▶ Work instructions
Using the records below, write out only the lines from the line containing "OSTATNIE TEMATY" up to and including the line containing "rt met mandarijnen en", exactly, with no pictures.

▶ Page images and extracted text
_ _ _ _

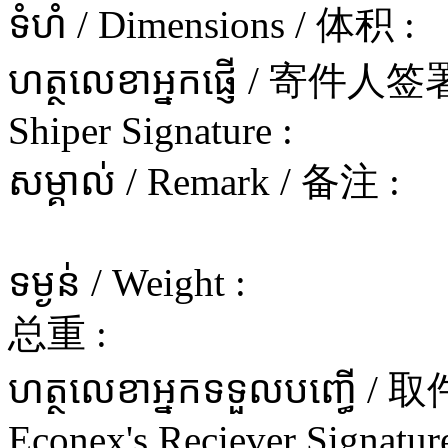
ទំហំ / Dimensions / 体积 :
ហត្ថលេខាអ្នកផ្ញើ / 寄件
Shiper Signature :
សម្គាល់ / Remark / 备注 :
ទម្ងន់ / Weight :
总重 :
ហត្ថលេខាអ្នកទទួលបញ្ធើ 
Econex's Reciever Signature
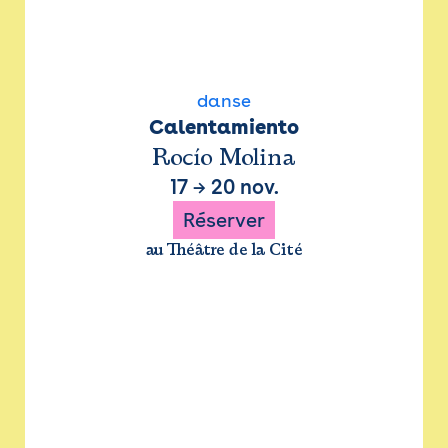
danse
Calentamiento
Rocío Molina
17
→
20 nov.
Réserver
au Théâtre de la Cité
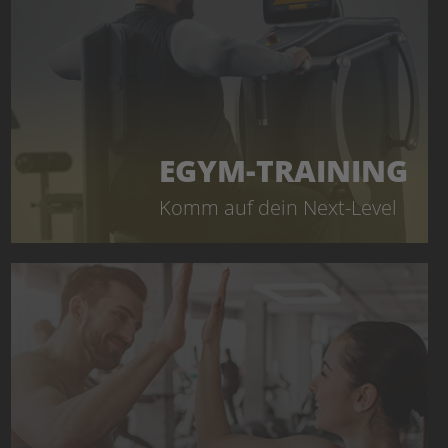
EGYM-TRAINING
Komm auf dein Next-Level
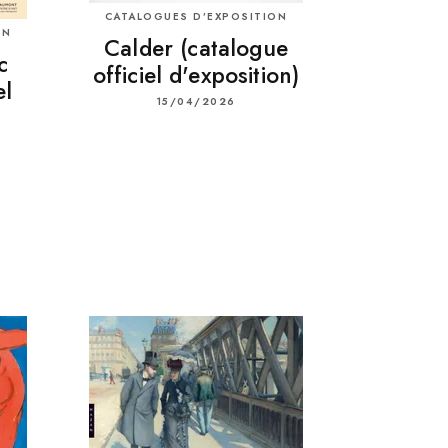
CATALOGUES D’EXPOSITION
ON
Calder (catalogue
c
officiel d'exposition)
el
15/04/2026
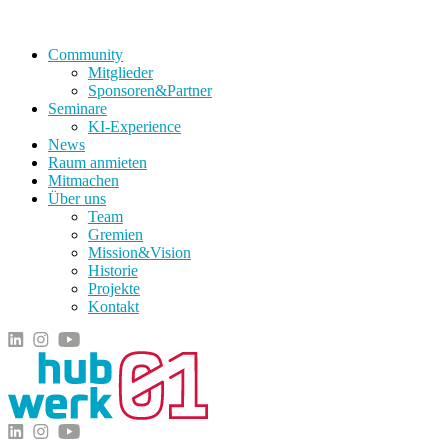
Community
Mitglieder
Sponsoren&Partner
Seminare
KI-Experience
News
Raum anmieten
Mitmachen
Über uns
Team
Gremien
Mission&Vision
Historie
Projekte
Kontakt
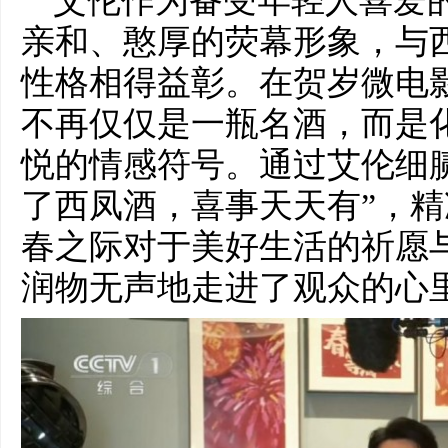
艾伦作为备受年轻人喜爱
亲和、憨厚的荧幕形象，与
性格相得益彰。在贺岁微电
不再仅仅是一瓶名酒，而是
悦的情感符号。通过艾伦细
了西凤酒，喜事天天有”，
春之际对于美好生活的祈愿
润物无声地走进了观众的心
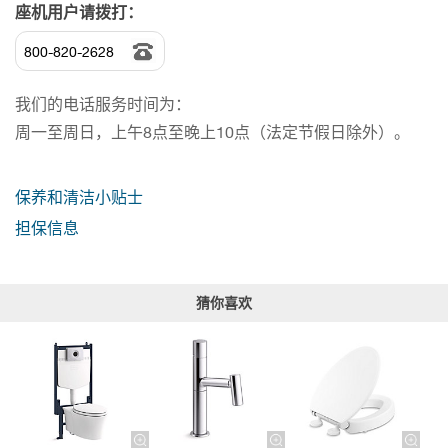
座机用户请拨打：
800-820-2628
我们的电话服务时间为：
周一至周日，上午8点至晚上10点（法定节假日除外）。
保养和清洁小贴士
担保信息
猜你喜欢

_ _ _ _

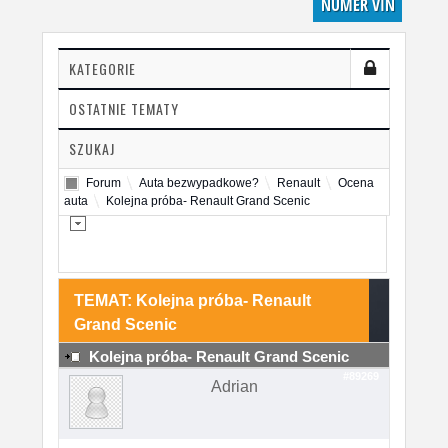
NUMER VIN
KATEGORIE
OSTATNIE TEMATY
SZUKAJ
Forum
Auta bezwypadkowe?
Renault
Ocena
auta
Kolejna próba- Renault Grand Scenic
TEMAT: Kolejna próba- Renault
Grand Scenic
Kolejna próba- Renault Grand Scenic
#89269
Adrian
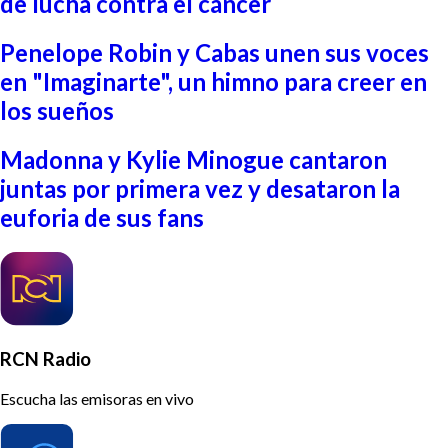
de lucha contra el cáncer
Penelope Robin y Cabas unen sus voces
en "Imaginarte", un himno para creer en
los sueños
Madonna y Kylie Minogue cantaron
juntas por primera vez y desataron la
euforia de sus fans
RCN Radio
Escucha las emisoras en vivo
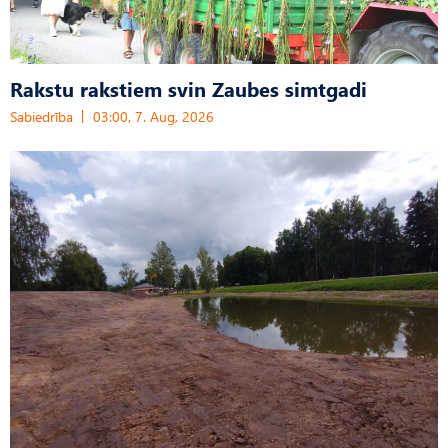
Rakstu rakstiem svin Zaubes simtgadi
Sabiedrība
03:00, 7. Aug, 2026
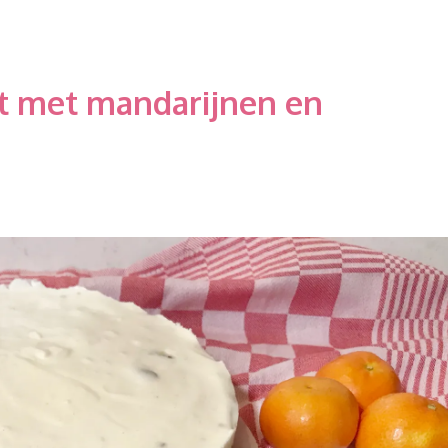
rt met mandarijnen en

_ _ _ _

▶ Response area
OSTATNIE TEMATY
SZUKAJ
Forum
Auta bezwypadkowe?
Renault
Ocena
auta
Kolejna próba- Renault Grand Scenic
TEMAT: Kolejna próba- Renault
Grand Scenic
Kolejna próba- Renault Grand Scenic
#89269
Adrian
de lucha contra el cáncer
Penelope Robin y Cabas unen sus voces
en "Imaginarte", un himno para creer en
los sueños
Madonna y Kylie Minogue cantaron
juntas por primera vez y desataron la
euforia de sus fans
RCN Radio
Escucha las emisoras en vivo
Rakstu rakstiem svin Zaubes simtgadi
Sabiedrība
03:00, 7. Aug, 2026
rt met mandarijnen en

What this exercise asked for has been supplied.